• [TASK GOAL] Below is a listing. Gather each line of it that contains "Paris".

• [MATERIAL PROVIDED]
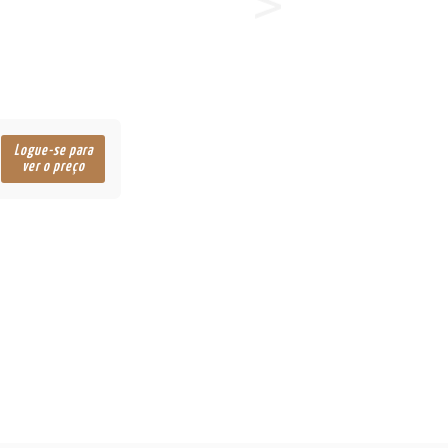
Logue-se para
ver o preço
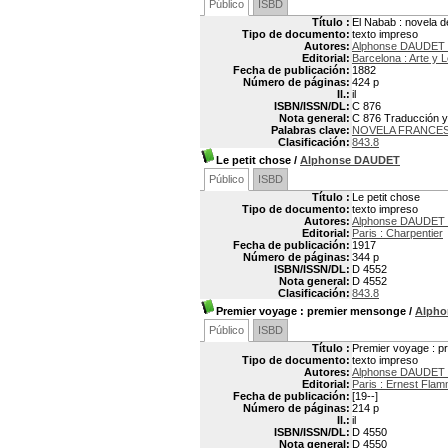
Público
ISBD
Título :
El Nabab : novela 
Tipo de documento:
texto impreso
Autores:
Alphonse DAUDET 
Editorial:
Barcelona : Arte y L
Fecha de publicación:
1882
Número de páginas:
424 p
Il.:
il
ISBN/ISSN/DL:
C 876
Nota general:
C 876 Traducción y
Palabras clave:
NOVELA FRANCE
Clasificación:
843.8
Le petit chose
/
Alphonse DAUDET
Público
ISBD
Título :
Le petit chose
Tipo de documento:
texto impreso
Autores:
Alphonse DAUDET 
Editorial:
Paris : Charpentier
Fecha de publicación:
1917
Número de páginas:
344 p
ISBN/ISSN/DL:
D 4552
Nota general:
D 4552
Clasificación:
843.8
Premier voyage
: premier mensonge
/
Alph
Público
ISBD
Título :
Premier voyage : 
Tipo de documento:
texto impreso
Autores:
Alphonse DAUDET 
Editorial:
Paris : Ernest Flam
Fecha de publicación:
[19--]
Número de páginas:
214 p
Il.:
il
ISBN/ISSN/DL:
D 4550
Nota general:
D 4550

==

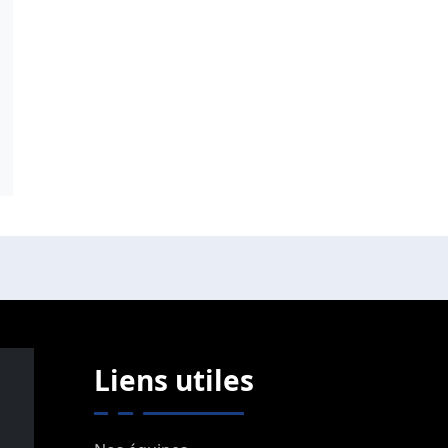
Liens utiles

• [SOLUTION FOR THIS EXERCISE]
Paris : Charpentier
Paris : Ernest Flam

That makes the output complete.